VietNamNet Bridge – The handwriting is on the wall for the death of vocational schools in Vietnam. Increasingly, Vietnamese students who fail their university entrance exams have shown a preference for repeating the exams in ensuing years, or taking manual jobs, than attending vocational schools.

What are vocational schools doing?



{keywords}




Da Nang-based Hoang Dieu Vocational School has kicked off the new enrollment season.

Nguyen Ngoc Thanh, headmaster of the school, complained that there are very few students enrolling, though the school always spends heavily on marketing. It regularly organizes meetings with students at which the school’s officers give career advice.

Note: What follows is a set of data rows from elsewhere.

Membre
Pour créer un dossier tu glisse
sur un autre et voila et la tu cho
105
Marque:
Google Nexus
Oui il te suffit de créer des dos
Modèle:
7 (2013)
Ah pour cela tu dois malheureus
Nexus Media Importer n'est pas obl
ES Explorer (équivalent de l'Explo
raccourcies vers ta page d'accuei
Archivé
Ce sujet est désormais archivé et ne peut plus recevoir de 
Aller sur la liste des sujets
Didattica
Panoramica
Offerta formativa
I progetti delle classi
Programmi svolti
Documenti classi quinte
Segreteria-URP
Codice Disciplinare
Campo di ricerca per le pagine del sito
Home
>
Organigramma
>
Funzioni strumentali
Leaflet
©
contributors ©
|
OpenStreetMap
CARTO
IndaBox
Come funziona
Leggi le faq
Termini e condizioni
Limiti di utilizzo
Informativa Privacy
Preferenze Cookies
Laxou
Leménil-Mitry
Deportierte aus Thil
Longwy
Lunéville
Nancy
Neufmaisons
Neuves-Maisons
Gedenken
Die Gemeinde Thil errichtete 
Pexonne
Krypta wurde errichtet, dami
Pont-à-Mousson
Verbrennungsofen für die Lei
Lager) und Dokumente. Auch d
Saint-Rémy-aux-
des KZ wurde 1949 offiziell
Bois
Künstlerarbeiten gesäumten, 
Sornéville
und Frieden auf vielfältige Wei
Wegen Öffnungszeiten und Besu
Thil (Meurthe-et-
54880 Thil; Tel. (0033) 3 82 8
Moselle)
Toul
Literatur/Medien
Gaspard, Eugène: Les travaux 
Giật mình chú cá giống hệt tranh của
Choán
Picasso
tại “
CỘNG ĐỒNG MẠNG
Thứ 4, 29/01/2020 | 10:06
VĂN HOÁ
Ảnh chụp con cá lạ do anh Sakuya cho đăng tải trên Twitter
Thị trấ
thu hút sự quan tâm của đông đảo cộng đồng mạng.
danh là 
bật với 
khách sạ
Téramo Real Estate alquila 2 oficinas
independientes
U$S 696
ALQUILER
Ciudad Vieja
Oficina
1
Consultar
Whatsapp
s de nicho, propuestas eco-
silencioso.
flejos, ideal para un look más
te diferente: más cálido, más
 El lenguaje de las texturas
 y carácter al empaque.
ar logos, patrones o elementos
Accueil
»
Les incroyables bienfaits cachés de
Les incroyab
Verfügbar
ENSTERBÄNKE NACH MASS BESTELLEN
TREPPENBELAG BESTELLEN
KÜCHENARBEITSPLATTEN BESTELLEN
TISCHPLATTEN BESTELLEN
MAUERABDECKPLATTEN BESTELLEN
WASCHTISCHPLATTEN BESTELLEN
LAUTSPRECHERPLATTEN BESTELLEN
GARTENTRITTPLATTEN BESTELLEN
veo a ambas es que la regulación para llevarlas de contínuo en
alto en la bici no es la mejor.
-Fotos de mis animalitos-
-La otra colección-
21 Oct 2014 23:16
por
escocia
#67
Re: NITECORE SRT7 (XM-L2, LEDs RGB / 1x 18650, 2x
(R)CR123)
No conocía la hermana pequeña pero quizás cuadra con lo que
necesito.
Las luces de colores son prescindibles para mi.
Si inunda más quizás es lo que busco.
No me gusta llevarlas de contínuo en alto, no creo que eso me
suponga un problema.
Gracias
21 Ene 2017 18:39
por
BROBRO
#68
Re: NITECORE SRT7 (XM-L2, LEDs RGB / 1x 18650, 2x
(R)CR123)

The school also sends its staff to rural and remote areas to provide information to local students. Most notably, the school offers specific preferences, including tuition remissions and scholarships, in an effort to attract more students.

“We were planning to receive 1,000 students for accountancy, business administration, and restaurant management majors, but we succeeded in finding only 300,” lamented Thanh.

The students most targeted by vocational schools are those who fail the university entrance exams. However, Thanh said he does not expect too many to apply this year, because students would rather enter universities than vocational schools. This is especially the case once the new enrollment mechanism keeps the universities’ doors widely open to high school graduates.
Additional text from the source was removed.